REQUIRED ACTION:
Reproduce the listing below character for character; drop every image.

* * * * *

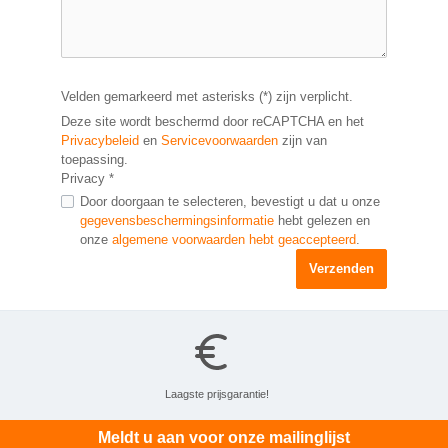
Velden gemarkeerd met asterisks (*) zijn verplicht.
Deze site wordt beschermd door reCAPTCHA en het
Privacybeleid
en
Servicevoorwaarden
zijn van
toepassing.
Privacy *
Door doorgaan te selecteren, bevestigt u dat u onze
gegevensbeschermingsinformatie
hebt gelezen en
onze
algemene voorwaarden hebt geaccepteerd
.
Verzenden
Laagste prijsgarantie!
Meldt u aan voor onze mailinglijst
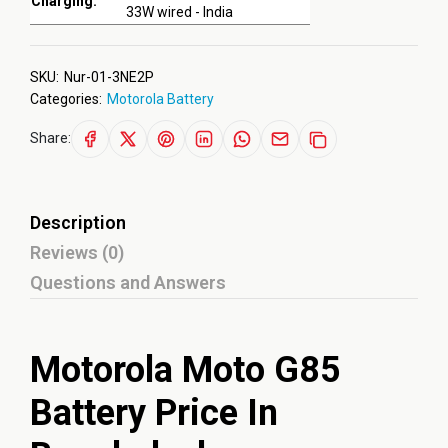
Charging:
33W wired - India
SKU:
Nur-01-3NE2P
Categories:
Motorola Battery
Share:
Description
Reviews (0)
Questions and Answers
Motorola Moto G85
Battery Price In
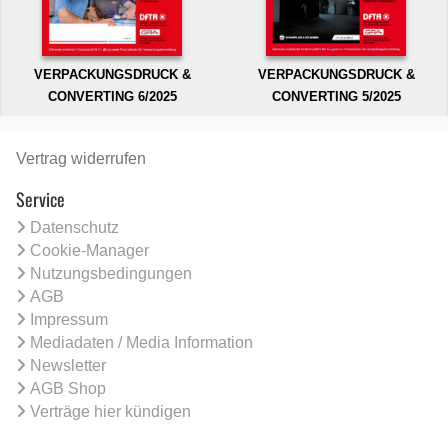
VERPACKUNGSDRUCK &
VERPACKUNGSDRUCK &
CONVERTING 6/2025
CONVERTING 5/2025
Vertrag widerrufen
Service
Datenschutz
Cookie-Manager
Nutzungsbedingungen
AGB
Impressum
Mediadaten / Media Information
Newsletter
AGB Shop
Verträge hier kündigen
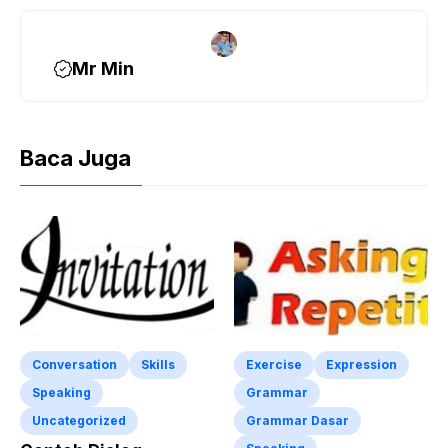
Mr Min
Baca Juga
Conversation
Skills
Exercise
Expression
Speaking
Grammar
Uncategorized
Grammar Dasar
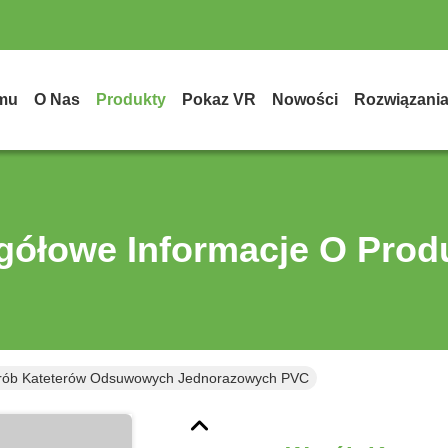
mu
O Nas
Produkty
Pokaz VR
Nowości
Rozwiązani
gółowe Informacje O Prod
ób Kateterów Odsuwowych Jednorazowych PVC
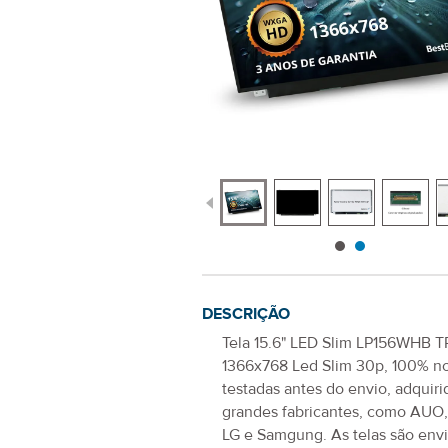
DESCRIÇÃO
Tela 15.6" LED Slim LP156WHB TP
1366x768 Led Slim 30p
, 100% n
testadas antes do envio, adquiri
grandes fabricantes, como AUO
LG e Samgung. As telas são env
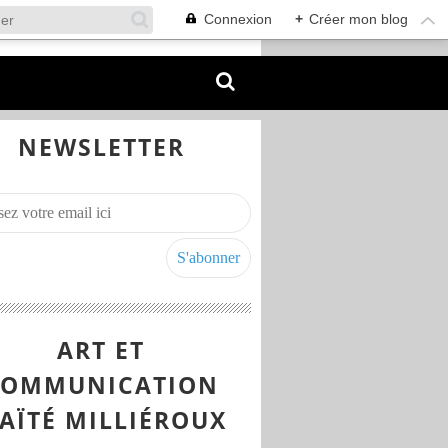
Connexion
+
Créer mon blog
NEWSLETTER
ART ET
COMMUNICATION
AÏTÉ MILLIÉROUX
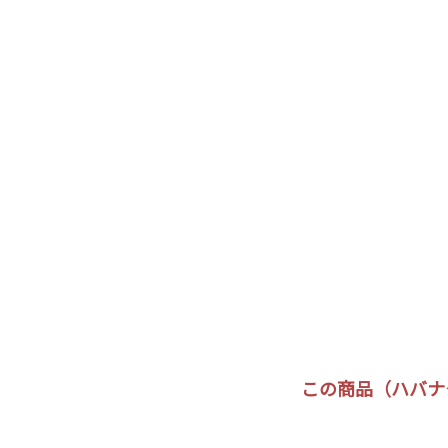
この商品（ハバナ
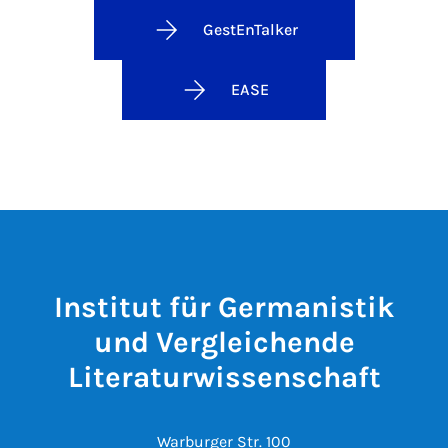
GestEnTalker
EASE
Institut für Germanistik
und Vergleichende
Literaturwissenschaft
Warburger Str. 100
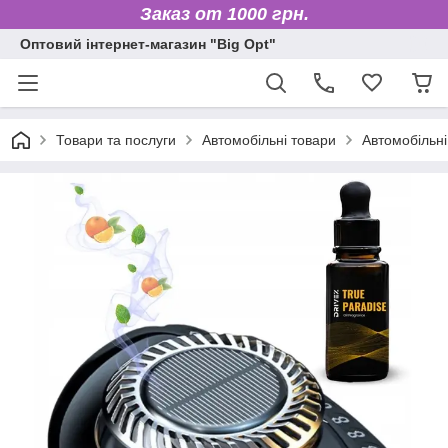
Заказ от 1000 грн.
Оптовий інтернет-магазин "Big Opt"
Товари та послуги
Автомобільні товари
Автомобільні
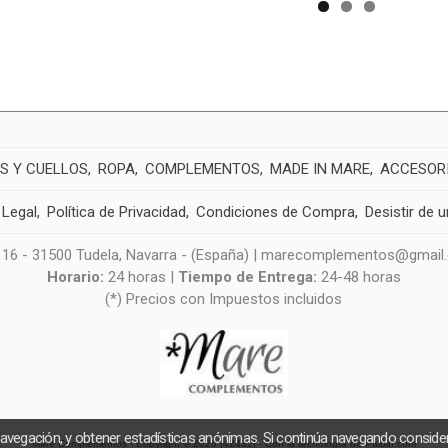
S Y CUELLOS
ROPA
COMPLEMENTOS
MADE IN MARE
ACCESOR
 Legal
Política de Privacidad
Condiciones de Compra
Desistir de 
 16 - 31500 Tudela, Navarra - (España) | marecomplementos@gmail
Horario:
24 horas |
Tiempo de Entrega:
24-48 horas
(*) Precios con Impuestos incluidos
navegación, y obtener estadísticas anónimas. Si continúa navegando consid
Mare Complementos
- Copyright © 2026 [42432] - Con la tecnología de Palbin.com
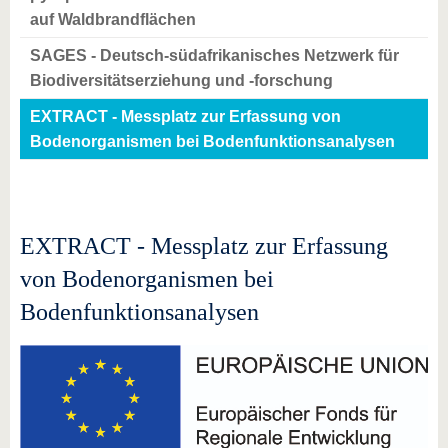
auf Waldbrandflächen
SAGES - Deutsch-südafrikanisches Netzwerk für
Biodiversitätserziehung und -forschung
EXTRACT - Messplatz zur Erfassung von
Bodenorganismen bei Bodenfunktionsanalysen
EXTRACT - Messplatz zur Erfassung
von Bodenorganismen bei
Bodenfunktionsanalysen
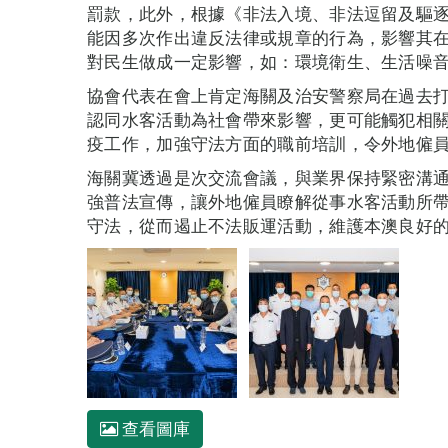
罰款，此外，根據《非法入境、非法逗留及驅
能因多次作出違反法律或規章的行為，影響其
對民生做成一定影響，如：環境衛生、生活噪
協會代表在會上肯定海關及治安警察局在過去
認同水客活動為社會帶來影響，更可能觸犯相
疫工作，加強守法方面的職前培訓，令外地僱
海關冀透過是次交流會議，與業界保持緊密溝
強普法宣傳，讓外地僱員瞭解從事水客活動所
守法，從而遏止不法販運活動，維護本澳良好
查看圖庫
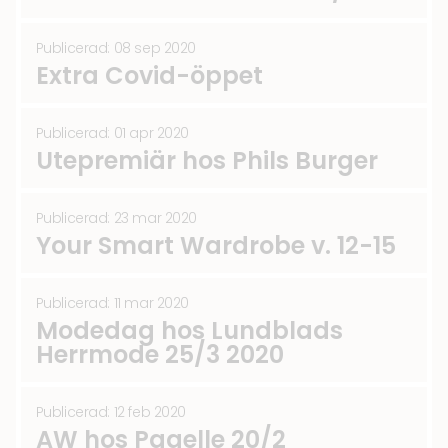
Publicerad: 08 sep 2020
Extra Covid-öppet
Publicerad: 01 apr 2020
Utepremiär hos Phils Burger
Publicerad: 23 mar 2020
Your Smart Wardrobe v. 12-15
Publicerad: 11 mar 2020
Modedag hos Lundblads
Herrmode 25/3 2020
Publicerad: 12 feb 2020
AW hos Pagelle 20/2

* * * * *

RESPONSE TO THIS TASK:
Velden gemarkeerd met asterisks (*) zijn verplicht.
Deze site wordt beschermd door reCAPTCHA en het
Privacybeleid
en
Servicevoorwaarden
zijn van
toepassing.
Privacy *
Door doorgaan te selecteren, bevestigt u dat u onze
gegevensbeschermingsinformatie
hebt gelezen en
onze
algemene voorwaarden hebt geaccepteerd
.
Verzenden
Laagste prijsgarantie!
Meldt u aan voor onze mailinglijst
Charging:
33W wired - India
SKU:
Nur-01-3NE2P
Categories:
Motorola Battery
Share:
Description
Reviews (0)
Questions and Answers
Motorola Moto G85
Battery Price In
VERPACKUNGSDRUCK &
VERPACKUNGSDRUCK &
CONVERTING 6/2025
CONVERTING 5/2025
Vertrag widerrufen
Service
Datenschutz
Cookie-Manager
Nutzungsbedingungen
AGB
Impressum
Mediadaten / Media Information
Newsletter
AGB Shop
Verträge hier kündigen
Mr Min
Baca Juga
Conversation
Skills
Exercise
Expression
Speaking
Grammar
Uncategorized
Grammar Dasar
mu
O Nas
Produkty
Pokaz VR
Nowości
Rozwiązani
gółowe Informacje O Prod
ób Kateterów Odsuwowych Jednorazowych PVC
DESCRIÇÃO
Tela 15.6" LED Slim LP156WHB TP
1366x768 Led Slim 30p
, 100% n
testadas antes do envio, adquiri
grandes fabricantes, como AUO
LG e Samgung. As telas são env
Connexion
+
Créer mon blog
NEWSLETTER
ART ET
COMMUNICATION
AÏTÉ MILLIÉROUX
この商品（ハバナ
GestEnTalker
EASE
Institut für Germanistik
und Vergleichende
Literaturwissenschaft
Warburger Str. 100
Заказ от 1000 грн.
Оптовий інтернет-магазин "Big Opt"
Товари та послуги
Автомобільні товари
Автомобільні
S Y CUELLOS
ROPA
COMPLEMENTOS
MADE IN MARE
ACCESOR
 Legal
Política de Privacidad
Condiciones de Compra
Desistir de 
 16 - 31500 Tudela, Navarra - (España) | marecomplementos@gmail
Horario:
24 horas |
Tiempo de Entrega:
24-48 horas
(*) Precios con Impuestos incluidos
navegación, y obtener estadísticas anónimas. Si continúa navegando consid
Mare Complementos
- Copyright © 2026 [42432] - Con la tecnología de Palbin.com
auf Waldbrandflächen
SAGES - Deutsch-südafrikanisches Netzwerk für
Biodiversitätserziehung und -forschung
EXTRACT - Messplatz zur Erfassung von
Bodenorganismen bei Bodenfunktionsanalysen
EXTRACT - Messplatz zur Erfassung
von Bodenorganismen bei
Bodenfunktionsanalysen
罰款，此外，根據《非法入境、非法逗留及驅
能因多次作出違反法律或規章的行為，影響其
對民生做成一定影響，如：環境衛生、生活噪
協會代表在會上肯定海關及治安警察局在過去
認同水客活動為社會帶來影響，更可能觸犯相
疫工作，加強守法方面的職前培訓，令外地僱
海關冀透過是次交流會議，與業界保持緊密溝
強普法宣傳，讓外地僱員瞭解從事水客活動所
守法，從而遏止不法販運活動，維護本澳良好
查看圖庫
Publicerad: 08 sep 2020
Extra Covid-öppet
Publicerad: 01 apr 2020
Utepremiär hos Phils Burger
Publicerad: 23 mar 2020
Your Smart Wardrobe v. 12-15
Publicerad: 11 mar 2020
Modedag hos Lundblads
Herrmode 25/3 2020
Publicerad: 12 feb 2020
AW hos Pagelle 20/2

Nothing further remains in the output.